In her NY Times article, writer Jane Brody finds out about the power of love two years after her husband’s death. We can’t begin to know what their 44-year marriage was like, nor does she divulge much, though through her missing him we gather they had built a lifetime of good memories together. Nowadays, it’s easy to mock monogamy, marriage or commitment as pedestrian and oh so 1950s.
Avoid the reality at your own peril; love, it turns out, is the healthiest habit of all.
Brody writes: “In study after study…people in loving relationships with spouses or friends were healthier than those lacking this intimacy, even when the latter had healthier living habits.”
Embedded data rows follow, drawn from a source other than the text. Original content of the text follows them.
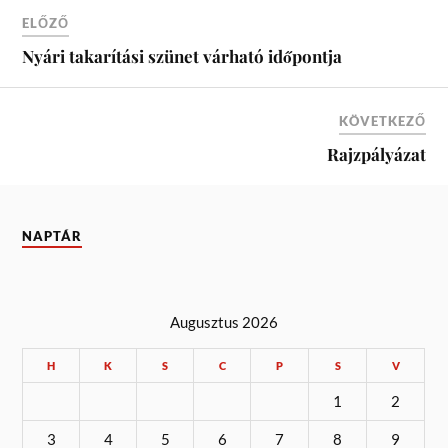
ELŐZŐ
Nyári takarítási szünet várható időpontja
KÖVETKEZŐ
Rajzpályázat
NAPTÁR
Augusztus 2026
H
K
S
C
P
S
V
1
2
3
4
5
6
7
8
9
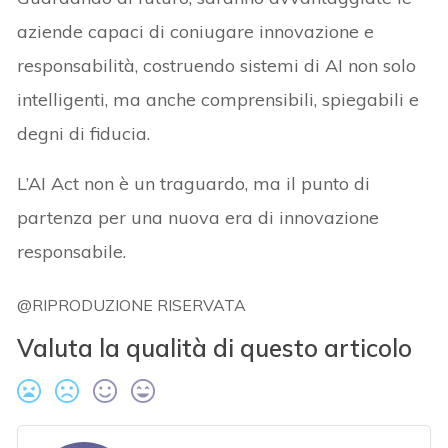
aziende capaci di coniugare innovazione e
responsabilità, costruendo sistemi di AI non solo
intelligenti, ma anche comprensibili, spiegabili e
degni di fiducia.
L’AI Act non è un traguardo, ma il punto di
partenza per una nuova era di innovazione
responsabile.
@RIPRODUZIONE RISERVATA
Valuta la qualità di questo articolo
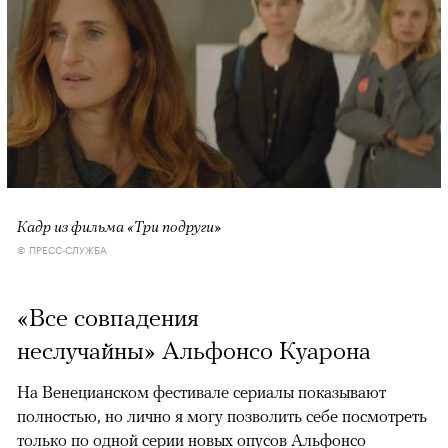
Кадр из фильма «Три подруги»
© ПРЕСС-СЛУЖБА
«Все совпадения
неслучайны» Альфонсо Куарона
На Венецианском фестивале сериалы показывают
полностью, но лично я могу позволить себе посмотреть
только по одной серии новых опусов Альфонсо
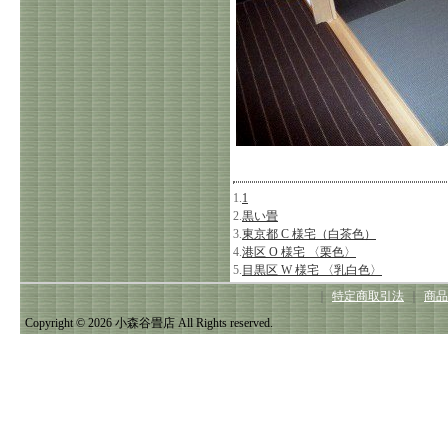
1.
1
2.
黒い畳
3.
東京都 C 様宅（白茶色）
4.
港区 O 様宅 〈栗色〉
5.
目黒区 W 様宅 〈乳白色〉
｜
特定商取引法
｜
商品
Copyright © 2026 小森谷畳店 All Rights reserved.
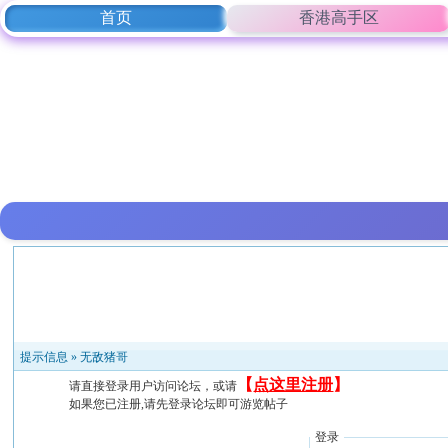
首页
香港高手区
提示信息 »
无敌猪哥
【
点这里注册
】
请直接登录用户访问论坛，或请
如果您已注册,请先登录论坛即可游览帖子
登录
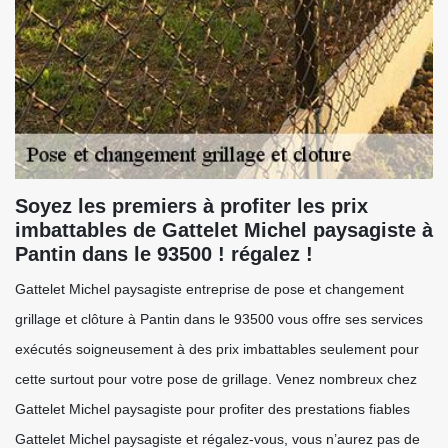
Soyez les premiers à profiter les prix
imbattables de Gattelet Michel paysagiste à
Pantin dans le 93500 ! régalez !
Gattelet Michel paysagiste entreprise de pose et changement
grillage et clôture à Pantin dans le 93500 vous offre ses services
exécutés soigneusement à des prix imbattables seulement pour
cette surtout pour votre pose de grillage. Venez nombreux chez
Gattelet Michel paysagiste pour profiter des prestations fiables
Gattelet Michel paysagiste et régalez-vous, vous n’aurez pas de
She’s not talking just romantic love, but connections that span genitals and generations. For example, where once in society we lived side by side with grandparents and valued their wrinkles as testament to wisdom and history, today the elderly are often neglected, out of sight, passed their use-by dates. Youth is revered despite their lack of proven ability, and matters of the heart and blessings of the hearth bore the daylights out of brains fed on bigger, better, faster and more. Her thesis is solid, considerate and worthy of reading, no need for me to repeat it here.
If there’s one thing I can add to Brody’s sage exploration into the importance of connections to our collective human experience, it is this: we are wired for companionship. Our greatest gifts aren’t that we are the fastest species on the planet; the one with the sharpest teeth, the deepest roots, the most muscle mass or even the biggest brain (dolphins brain’s are bigger than ours).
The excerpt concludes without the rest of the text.